━━━━━ Data extract

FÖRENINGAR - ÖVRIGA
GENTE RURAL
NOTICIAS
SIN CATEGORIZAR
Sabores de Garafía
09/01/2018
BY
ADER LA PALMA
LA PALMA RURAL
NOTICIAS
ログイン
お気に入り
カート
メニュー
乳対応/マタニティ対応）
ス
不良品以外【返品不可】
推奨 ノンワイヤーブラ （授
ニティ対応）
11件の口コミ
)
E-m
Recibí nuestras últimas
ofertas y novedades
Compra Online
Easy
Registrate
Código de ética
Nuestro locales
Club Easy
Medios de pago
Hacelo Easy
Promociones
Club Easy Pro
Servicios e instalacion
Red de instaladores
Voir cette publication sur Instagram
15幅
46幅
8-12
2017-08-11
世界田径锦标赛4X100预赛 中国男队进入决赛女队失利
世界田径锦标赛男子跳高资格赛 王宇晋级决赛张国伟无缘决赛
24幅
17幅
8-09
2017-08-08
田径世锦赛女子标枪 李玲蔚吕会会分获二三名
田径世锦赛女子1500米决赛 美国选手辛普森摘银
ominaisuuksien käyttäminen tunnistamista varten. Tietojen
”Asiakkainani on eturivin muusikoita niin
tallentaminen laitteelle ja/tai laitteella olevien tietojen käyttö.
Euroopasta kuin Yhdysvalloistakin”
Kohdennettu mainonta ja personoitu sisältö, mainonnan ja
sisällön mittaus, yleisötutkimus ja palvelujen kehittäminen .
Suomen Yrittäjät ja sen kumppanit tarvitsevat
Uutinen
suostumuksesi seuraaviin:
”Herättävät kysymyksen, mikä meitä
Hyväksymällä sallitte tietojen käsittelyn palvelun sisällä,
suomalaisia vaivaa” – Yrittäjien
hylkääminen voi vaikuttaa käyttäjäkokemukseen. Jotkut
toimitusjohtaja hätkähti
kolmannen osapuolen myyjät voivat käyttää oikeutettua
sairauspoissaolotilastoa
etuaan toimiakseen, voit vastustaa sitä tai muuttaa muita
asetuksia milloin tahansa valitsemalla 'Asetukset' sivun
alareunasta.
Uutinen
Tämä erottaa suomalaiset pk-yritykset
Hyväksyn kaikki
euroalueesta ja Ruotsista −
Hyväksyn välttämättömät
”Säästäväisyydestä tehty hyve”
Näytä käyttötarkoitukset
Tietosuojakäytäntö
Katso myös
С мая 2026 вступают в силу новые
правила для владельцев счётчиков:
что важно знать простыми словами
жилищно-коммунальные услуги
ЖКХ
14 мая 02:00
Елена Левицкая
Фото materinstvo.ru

━━━━━━━━━━

Whatever lines appear above, reproduce every one of them exactly.

FÖRENINGAR - ÖVRIGA
GENTE RURAL
NOTICIAS
SIN CATEGORIZAR
Sabores de Garafía
09/01/2018
BY
ADER LA PALMA
LA PALMA RURAL
NOTICIAS
ログイン
お気に入り
カート
メニュー
乳対応/マタニティ対応）
ス
不良品以外【返品不可】
推奨 ノンワイヤーブラ （授
ニティ対応）
11件の口コミ
)
E-m
Recibí nuestras últimas
ofertas y novedades
Compra Online
Easy
Registrate
Código de ética
Nuestro locales
Club Easy
Medios de pago
Hacelo Easy
Promociones
Club Easy Pro
Servicios e instalacion
Red de instaladores
Voir cette publication sur Instagram
15幅
46幅
8-12
2017-08-11
世界田径锦标赛4X100预赛 中国男队进入决赛女队失利
世界田径锦标赛男子跳高资格赛 王宇晋级决赛张国伟无缘决赛
24幅
17幅
8-09
2017-08-08
田径世锦赛女子标枪 李玲蔚吕会会分获二三名
田径世锦赛女子1500米决赛 美国选手辛普森摘银
ominaisuuksien käyttäminen tunnistamista varten. Tietojen
”Asiakkainani on eturivin muusikoita niin
tallentaminen laitteelle ja/tai laitteella olevien tietojen käyttö.
Euroopasta kuin Yhdysvalloistakin”
Kohdennettu mainonta ja personoitu sisältö, mainonnan ja
sisällön mittaus, yleisötutkimus ja palvelujen kehittäminen .
Suomen Yrittäjät ja sen kumppanit tarvitsevat
Uutinen
suostumuksesi seuraaviin:
”Herättävät kysymyksen, mikä meitä
Hyväksymällä sallitte tietojen käsittelyn palvelun sisällä,
suomalaisia vaivaa” – Yrittäjien
hylkääminen voi vaikuttaa käyttäjäkokemukseen. Jotkut
toimitusjohtaja hätkähti
kolmannen osapuolen myyjät voivat käyttää oikeutettua
sairauspoissaolotilastoa
etuaan toimiakseen, voit vastustaa sitä tai muuttaa muita
asetuksia milloin tahansa valitsemalla 'Asetukset' sivun
alareunasta.
Uutinen
Tämä erottaa suomalaiset pk-yritykset
Hyväksyn kaikki
euroalueesta ja Ruotsista −
Hyväksyn välttämättömät
”Säästäväisyydestä tehty hyve”
Näytä käyttötarkoitukset
Tietosuojakäytäntö
Katso myös
С мая 2026 вступают в силу новые
правила для владельцев счётчиков:
что важно знать простыми словами
жилищно-коммунальные услуги
ЖКХ
14 мая 02:00
Елена Левицкая
Фото materinstvo.ru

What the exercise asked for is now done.